··· Source data

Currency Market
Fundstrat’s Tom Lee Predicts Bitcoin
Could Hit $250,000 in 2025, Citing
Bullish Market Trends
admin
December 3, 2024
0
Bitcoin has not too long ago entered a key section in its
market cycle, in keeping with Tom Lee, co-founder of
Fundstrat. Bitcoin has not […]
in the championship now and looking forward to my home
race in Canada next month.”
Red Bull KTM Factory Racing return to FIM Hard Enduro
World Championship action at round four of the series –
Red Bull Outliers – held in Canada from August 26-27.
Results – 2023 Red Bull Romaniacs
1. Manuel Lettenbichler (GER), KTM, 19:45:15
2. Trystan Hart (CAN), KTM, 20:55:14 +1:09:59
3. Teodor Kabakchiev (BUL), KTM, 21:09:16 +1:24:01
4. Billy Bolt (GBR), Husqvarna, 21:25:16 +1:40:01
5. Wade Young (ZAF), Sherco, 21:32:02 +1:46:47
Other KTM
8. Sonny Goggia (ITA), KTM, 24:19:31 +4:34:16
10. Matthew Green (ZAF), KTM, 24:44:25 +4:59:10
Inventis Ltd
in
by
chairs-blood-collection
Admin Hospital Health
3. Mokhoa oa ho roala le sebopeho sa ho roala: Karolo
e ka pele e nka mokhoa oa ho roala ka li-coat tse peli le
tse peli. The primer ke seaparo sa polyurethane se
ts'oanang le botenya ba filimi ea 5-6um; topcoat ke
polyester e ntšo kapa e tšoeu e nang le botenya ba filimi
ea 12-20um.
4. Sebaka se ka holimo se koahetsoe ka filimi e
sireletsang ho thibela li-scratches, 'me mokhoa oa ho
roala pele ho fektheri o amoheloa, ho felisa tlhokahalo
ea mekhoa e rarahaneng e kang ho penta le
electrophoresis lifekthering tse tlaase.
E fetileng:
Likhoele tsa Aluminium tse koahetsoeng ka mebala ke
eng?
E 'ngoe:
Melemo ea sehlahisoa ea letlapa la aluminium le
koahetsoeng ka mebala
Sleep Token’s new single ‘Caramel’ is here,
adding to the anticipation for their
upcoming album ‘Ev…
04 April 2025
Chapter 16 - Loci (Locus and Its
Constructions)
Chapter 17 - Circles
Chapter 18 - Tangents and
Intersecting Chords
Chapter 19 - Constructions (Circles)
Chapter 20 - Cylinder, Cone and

······

Please write out, exactly as they appear, the lines from the one containing "5. Wade Young" through the last line of the records above, and nothing more.

5. Wade Young (ZAF), Sherco, 21:32:02 +1:46:47
Other KTM
8. Sonny Goggia (ITA), KTM, 24:19:31 +4:34:16
10. Matthew Green (ZAF), KTM, 24:44:25 +4:59:10
Inventis Ltd
in
by
chairs-blood-collection
Admin Hospital Health
3. Mokhoa oa ho roala le sebopeho sa ho roala: Karolo
e ka pele e nka mokhoa oa ho roala ka li-coat tse peli le
tse peli. The primer ke seaparo sa polyurethane se
ts'oanang le botenya ba filimi ea 5-6um; topcoat ke
polyester e ntšo kapa e tšoeu e nang le botenya ba filimi
ea 12-20um.
4. Sebaka se ka holimo se koahetsoe ka filimi e
sireletsang ho thibela li-scratches, 'me mokhoa oa ho
roala pele ho fektheri o amoheloa, ho felisa tlhokahalo
ea mekhoa e rarahaneng e kang ho penta le
electrophoresis lifekthering tse tlaase.
E fetileng:
Likhoele tsa Aluminium tse koahetsoeng ka mebala ke
eng?
E 'ngoe:
Melemo ea sehlahisoa ea letlapa la aluminium le
koahetsoeng ka mebala
Sleep Token’s new single ‘Caramel’ is here,
adding to the anticipation for their
upcoming album ‘Ev…
04 April 2025
Chapter 16 - Loci (Locus and Its
Constructions)
Chapter 17 - Circles
Chapter 18 - Tangents and
Intersecting Chords
Chapter 19 - Constructions (Circles)
Chapter 20 - Cylinder, Cone and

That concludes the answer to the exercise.